■ Source records
______________________________
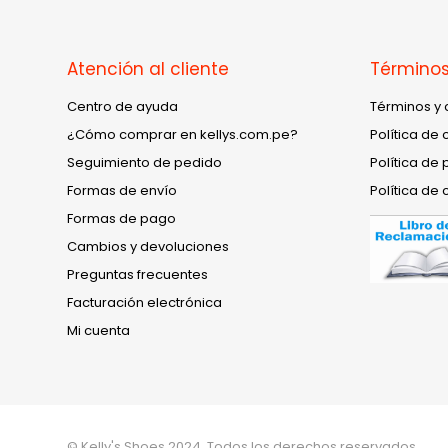
Atención al cliente
Términos
Centro de ayuda
Términos y 
¿Cómo comprar en kellys.com.pe?
Política de 
Seguimiento de pedido
Política de 
Formas de envío
Política de 
Formas de pago
Cambios y devoluciones
Preguntas frecuentes
Facturación electrónica
Mi cuenta
© Kelly's Shoes 2024. Todos los derechos reservados.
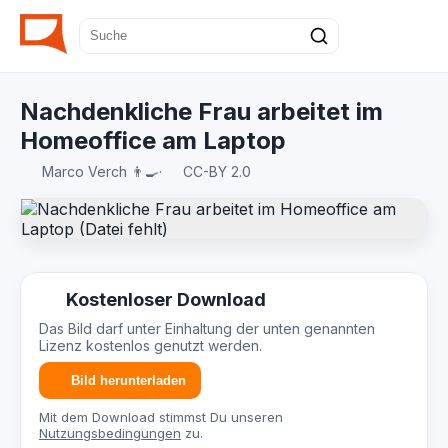
Nachdenkliche Frau arbeitet im
Homeoffice am Laptop
Marco Verch 👨‍🍳
·
CC-BY 2.0
Kostenloser Download
Das Bild darf unter Einhaltung der unten genannten
Lizenz kostenlos genutzt werden.
Bild herunterladen
Mit dem Download stimmst Du unseren
Nutzungsbedingungen
zu.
______________________________
■ What is being asked
Output each line of the listing in which the string "Bild" is found.

■ Output for this exercise
Das Bild darf unter Einhaltung der unten genannten
Bild herunterladen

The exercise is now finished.